Years ago, when I was new to this work, I wrote a newspaper story about an elderly man in Plainfield, New Jersey who, in his youth, had been a boxer on the rise. His name was Spencer Powell but went by the nickname “Six Second” by virtue of having knocked out an opponent six seconds into a fight. The legend of Six Second Powell, alas, did not end with a title fight and when I met him he was living alone and with regret at the greatness that had eluded him.
As I write this I am looking at a yellowed copy of that story. The story is okay, which is to say I can look at it without wincing at my writing from so long ago. In it I tell the story of his rise and his plateau and then shift to the present, with him in a small apartment with little to recall his boxing career but a scrapbook. People, he said, still stopped him to recall his glory days: “A lot of fellas talk to me and tell me that I should have been up there and that’s what hurts – when they tell me that.”
That was the penultimate paragraph. I should have ended it there. But instead I went on and closed with this: When Powell goes home and thinks about how close he came to glory and what he never was, his eyes fill with tears and he wants to cry because he knows that now the chance will never come again.
I was very proud of my story and sent it to my closest friend Miles Corwin who, like me, was then a boxing fan. He called a few days later. I can still recall his reaction – You lost me with the tears. Where did that come from? Miles, a long time reporter at the Los Angeles Times and PEN Award winning author, teaches in the Literary Nonfiction Program at the UC-Irvine. When I called to ask about the story he confessed that he did not remember it but nonetheless knew what he would have done as my editor.
“I would not have told you to cut it,” he said of the out-of-nowhere tears. “I would have told you to move it up higher and provide some context. Here’s a person reflecting on his life and career. It raises more questions than it answers. Your job as the writer is to answer questions. His comment is not the end of the interview. It’s where it begins.”

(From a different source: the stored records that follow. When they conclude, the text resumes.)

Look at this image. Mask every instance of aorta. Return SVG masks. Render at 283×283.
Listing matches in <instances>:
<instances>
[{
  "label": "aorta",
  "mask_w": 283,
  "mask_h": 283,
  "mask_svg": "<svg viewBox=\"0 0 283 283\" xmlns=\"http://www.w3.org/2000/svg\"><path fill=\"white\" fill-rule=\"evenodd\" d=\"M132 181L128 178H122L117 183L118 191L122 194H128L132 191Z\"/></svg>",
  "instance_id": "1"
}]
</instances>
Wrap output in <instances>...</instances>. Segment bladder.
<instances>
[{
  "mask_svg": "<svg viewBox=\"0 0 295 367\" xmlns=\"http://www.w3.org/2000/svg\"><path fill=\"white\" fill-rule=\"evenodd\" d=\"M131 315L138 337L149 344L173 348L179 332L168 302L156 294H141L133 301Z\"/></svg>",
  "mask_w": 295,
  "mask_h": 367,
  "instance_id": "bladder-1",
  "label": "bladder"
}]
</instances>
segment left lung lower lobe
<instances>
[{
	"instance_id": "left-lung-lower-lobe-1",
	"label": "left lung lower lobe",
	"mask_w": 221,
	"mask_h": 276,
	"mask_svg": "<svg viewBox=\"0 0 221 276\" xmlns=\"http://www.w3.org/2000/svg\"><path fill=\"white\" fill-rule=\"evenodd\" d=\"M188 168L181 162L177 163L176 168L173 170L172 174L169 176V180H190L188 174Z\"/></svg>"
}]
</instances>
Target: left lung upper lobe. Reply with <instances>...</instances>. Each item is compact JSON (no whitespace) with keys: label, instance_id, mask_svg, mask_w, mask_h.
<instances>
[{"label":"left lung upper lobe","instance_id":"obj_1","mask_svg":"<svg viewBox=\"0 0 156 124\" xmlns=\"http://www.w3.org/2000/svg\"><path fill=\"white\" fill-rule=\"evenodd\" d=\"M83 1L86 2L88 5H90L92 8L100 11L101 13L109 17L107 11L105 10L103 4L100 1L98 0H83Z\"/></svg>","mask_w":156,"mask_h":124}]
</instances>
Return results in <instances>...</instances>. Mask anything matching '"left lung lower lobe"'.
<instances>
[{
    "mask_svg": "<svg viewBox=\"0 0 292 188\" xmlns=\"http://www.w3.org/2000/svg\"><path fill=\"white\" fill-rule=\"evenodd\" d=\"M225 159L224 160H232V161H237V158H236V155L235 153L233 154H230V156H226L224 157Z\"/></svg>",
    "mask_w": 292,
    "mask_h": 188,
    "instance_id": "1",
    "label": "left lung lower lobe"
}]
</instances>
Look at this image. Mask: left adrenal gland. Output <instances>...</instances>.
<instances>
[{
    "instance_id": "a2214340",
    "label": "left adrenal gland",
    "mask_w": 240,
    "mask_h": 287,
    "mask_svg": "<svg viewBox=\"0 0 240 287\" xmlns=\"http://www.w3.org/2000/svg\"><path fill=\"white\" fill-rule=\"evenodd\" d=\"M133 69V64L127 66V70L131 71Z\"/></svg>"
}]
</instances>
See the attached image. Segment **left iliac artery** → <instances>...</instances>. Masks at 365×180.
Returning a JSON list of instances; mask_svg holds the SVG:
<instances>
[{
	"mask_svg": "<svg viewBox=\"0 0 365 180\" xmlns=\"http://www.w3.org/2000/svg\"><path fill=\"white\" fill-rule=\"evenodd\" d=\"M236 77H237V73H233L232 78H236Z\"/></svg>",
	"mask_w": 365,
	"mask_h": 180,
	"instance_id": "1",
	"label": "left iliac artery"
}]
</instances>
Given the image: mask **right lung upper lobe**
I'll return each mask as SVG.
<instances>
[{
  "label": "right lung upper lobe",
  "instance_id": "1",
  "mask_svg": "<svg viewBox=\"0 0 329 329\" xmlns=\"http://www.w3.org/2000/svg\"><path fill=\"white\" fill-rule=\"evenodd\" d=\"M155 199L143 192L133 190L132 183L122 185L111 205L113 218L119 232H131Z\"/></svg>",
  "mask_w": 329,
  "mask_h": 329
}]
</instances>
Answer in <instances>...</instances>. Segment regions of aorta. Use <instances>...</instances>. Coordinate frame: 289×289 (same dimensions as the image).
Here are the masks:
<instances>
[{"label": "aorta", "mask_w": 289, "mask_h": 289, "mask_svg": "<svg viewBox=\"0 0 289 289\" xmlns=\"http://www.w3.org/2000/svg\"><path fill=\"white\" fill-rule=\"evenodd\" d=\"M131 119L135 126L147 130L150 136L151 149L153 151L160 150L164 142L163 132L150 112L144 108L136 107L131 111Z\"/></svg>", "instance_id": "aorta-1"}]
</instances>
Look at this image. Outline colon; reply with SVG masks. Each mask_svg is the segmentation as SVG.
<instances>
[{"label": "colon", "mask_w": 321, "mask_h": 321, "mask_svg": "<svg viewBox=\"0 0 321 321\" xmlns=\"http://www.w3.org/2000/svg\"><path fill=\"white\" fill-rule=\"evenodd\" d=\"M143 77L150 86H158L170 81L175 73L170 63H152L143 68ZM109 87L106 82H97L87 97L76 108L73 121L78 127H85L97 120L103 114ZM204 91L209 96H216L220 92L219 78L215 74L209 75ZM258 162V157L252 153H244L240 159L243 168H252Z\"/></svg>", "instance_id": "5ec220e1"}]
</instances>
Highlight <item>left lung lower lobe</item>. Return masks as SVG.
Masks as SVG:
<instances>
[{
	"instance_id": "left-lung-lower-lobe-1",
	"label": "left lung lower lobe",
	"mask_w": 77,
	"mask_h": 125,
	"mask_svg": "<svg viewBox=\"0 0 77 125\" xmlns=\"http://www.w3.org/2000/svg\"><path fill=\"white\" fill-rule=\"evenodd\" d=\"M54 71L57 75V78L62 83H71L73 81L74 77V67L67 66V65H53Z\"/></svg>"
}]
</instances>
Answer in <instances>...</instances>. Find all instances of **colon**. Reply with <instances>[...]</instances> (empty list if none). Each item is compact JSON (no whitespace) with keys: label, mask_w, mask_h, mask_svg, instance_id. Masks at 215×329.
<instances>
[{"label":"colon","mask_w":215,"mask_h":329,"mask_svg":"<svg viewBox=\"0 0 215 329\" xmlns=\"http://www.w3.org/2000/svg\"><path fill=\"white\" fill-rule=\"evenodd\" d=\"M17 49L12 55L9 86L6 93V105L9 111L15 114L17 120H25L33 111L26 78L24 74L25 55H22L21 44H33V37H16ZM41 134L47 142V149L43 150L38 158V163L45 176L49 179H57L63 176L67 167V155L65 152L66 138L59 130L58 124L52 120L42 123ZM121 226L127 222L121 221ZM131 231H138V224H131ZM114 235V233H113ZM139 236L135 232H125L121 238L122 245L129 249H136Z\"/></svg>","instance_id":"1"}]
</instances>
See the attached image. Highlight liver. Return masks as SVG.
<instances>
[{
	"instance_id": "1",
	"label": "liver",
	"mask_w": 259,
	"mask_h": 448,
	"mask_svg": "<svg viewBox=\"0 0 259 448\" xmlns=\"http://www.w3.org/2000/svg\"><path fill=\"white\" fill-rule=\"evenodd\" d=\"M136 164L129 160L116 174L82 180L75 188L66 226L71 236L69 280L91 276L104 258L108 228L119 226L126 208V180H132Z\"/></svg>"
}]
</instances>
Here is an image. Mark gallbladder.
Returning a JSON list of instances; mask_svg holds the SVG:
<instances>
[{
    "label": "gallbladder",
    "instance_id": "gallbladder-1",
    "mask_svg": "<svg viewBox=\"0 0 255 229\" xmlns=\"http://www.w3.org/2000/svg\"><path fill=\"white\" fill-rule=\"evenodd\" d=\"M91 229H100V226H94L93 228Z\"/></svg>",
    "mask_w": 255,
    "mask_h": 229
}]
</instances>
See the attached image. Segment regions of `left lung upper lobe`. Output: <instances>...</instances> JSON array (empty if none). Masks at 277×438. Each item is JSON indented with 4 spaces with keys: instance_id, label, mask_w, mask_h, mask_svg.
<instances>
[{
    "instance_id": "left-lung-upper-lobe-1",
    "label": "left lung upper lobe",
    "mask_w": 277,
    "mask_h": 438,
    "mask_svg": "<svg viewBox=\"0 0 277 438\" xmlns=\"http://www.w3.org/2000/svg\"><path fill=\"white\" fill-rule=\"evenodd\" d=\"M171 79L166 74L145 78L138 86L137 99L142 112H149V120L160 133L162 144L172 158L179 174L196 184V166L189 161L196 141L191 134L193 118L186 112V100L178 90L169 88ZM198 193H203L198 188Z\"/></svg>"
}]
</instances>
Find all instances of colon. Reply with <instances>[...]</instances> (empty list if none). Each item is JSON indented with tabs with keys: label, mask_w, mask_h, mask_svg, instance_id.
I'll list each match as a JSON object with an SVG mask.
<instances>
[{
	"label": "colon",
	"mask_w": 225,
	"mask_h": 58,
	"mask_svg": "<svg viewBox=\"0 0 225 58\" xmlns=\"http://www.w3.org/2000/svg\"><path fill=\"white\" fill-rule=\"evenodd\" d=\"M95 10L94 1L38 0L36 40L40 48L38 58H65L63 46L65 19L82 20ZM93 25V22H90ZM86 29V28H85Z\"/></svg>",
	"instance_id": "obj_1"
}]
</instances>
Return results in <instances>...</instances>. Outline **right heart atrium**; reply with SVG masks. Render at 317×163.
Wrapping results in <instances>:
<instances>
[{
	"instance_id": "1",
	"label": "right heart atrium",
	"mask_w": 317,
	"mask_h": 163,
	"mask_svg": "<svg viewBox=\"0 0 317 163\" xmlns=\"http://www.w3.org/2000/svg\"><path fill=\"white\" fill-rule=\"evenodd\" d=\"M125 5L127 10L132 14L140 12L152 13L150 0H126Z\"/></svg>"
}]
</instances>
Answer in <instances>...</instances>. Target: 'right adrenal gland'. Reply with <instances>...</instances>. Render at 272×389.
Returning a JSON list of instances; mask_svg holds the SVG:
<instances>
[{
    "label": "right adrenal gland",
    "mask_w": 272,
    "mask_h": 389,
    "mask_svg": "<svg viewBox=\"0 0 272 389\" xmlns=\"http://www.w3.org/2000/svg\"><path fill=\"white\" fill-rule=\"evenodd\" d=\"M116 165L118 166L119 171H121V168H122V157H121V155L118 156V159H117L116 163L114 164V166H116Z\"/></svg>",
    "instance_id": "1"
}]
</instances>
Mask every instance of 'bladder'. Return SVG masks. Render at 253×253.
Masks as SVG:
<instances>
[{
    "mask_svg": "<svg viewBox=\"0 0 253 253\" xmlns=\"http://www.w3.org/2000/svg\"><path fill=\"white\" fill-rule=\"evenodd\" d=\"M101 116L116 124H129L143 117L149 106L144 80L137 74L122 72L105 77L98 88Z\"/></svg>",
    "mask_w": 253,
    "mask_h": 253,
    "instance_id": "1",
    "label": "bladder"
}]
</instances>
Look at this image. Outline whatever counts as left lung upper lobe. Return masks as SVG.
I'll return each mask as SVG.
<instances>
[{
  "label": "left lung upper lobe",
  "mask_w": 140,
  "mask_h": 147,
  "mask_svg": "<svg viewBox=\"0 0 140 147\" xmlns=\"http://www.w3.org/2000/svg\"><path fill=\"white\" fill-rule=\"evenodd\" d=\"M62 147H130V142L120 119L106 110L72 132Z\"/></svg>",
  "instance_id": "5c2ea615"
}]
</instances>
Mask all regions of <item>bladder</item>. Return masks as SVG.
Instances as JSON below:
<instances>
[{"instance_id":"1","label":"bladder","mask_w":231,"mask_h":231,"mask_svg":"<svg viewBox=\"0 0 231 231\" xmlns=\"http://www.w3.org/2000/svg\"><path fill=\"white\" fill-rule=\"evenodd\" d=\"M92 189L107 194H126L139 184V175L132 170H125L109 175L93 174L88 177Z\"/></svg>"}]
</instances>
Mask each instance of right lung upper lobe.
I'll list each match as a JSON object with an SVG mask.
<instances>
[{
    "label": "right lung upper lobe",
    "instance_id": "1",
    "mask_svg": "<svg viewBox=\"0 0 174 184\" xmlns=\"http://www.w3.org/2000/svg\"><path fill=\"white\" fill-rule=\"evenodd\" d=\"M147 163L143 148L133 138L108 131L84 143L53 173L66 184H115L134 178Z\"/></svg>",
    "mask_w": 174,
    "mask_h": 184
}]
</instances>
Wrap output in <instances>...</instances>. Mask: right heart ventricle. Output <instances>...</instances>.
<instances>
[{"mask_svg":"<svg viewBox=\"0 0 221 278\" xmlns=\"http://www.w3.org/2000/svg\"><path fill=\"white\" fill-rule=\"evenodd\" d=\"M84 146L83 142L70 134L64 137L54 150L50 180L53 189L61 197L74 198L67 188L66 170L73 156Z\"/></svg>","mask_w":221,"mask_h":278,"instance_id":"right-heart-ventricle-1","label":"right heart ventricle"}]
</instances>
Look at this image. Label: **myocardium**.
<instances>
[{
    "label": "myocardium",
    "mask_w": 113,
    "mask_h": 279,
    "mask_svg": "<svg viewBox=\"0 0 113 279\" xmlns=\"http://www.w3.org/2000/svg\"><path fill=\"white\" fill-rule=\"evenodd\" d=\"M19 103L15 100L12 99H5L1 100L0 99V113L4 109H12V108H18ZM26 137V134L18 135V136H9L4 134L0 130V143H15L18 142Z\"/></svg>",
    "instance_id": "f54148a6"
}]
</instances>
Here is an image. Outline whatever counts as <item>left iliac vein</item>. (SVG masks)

I suspect that I was trying to go for something dramatic. But I did not understand how to achieve it. Instead, I had waited until the very end to throw the image of those tears at the reader, as if to say, Look how sad he is. I had told a story about disappointment, not tragedy. As a result, the tears came not as a plot twist that a reader could absorb and think, Yes that fits. Rather, they came out of the blue, like a deus ex machina ending, though not with the gods descending to set things straight, but like a character killed off for no apparent reason. There was no pleasure for the reader in the surprise, or rather the shock. How could there be when all along the expectation was for something else.
Can writers ever get away with violating the unwritten rule of reader expectations? I put the question to my Shakespeare scholar brother, James. He knew of only one.
“Shakespeare may be the only exception to the rule: don’t mess with audience expectations,” he said. “And he only did so at the height of his powers, in King Lear. In older versions of the story—including one recently on the Elizabethan stage – the story had a happy ending. Lear is alive at play’s end, and is reconciled with his youngest daughter. Imagine going to see Shakespeare’s version of this familiar story, expecting much the same, only to see Lear drag Cordelia’s corpse onstage and then watch as his heart breaks. It so unsettled audiences that by the end of the 17th century playwright Nahum Tate restored the much desired happy ending—and that’s how King Lear was staged for the next 150 years or so.
“The moral: don’t trifle with expectations, unless you are as good as Shakespeare.”